**Instructions for the task**
Write the records out again exactly, but without pictures.

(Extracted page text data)

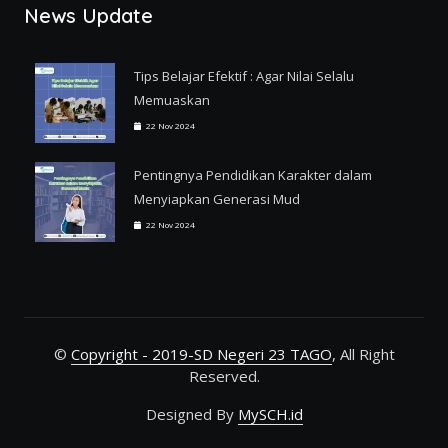
News Update
Tips Belajar Efektif : Agar Nilai Selalu
Memuaskan
22 Nov 2024
Pentingnya Pendidikan Karakter dalam
Menyiapkan Generasi Mud
22 Nov 2024
©
Copyright - 2019-SD Negeri 23 TAGO
, All Right
Reserved.
Designed By
MySCH.id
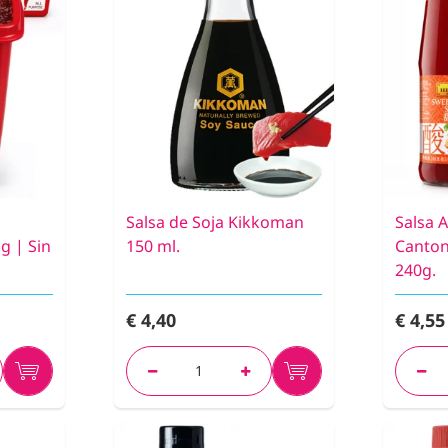
Salsa de Soja Kikkoman
Salsa A
g | Sin
150 ml.
Canton
240g.
€ 4,40
€ 4,55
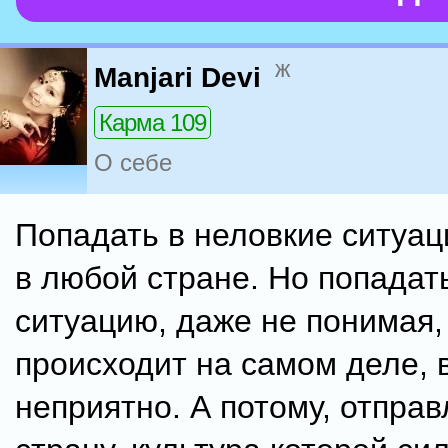
ж
Manjari Devi
Карма 109
О себе
Попадать в неловкие ситуац
в любой стране. Но попадат
ситуацию, даже не понимая,
происходит на самом деле, 
неприятно. А потому, отправ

**Answer to the problem**
News Update
Tips Belajar Efektif : Agar Nilai Selalu
Memuaskan
22 Nov 2024
Pentingnya Pendidikan Karakter dalam
Menyiapkan Generasi Mud
22 Nov 2024
©
Copyright - 2019-SD Negeri 23 TAGO
, All Right
Reserved.
Designed By
MySCH.id
Salsa de Soja Kikkoman
Salsa A
g | Sin
150 ml.
Canton
240g.
€ 4,40
€ 4,55
ж
Manjari Devi
Карма 109
О себе
Попадать в неловкие ситуац
в любой стране. Но попадат
ситуацию, даже не понимая,
происходит на самом деле, 
неприятно. А потому, отправ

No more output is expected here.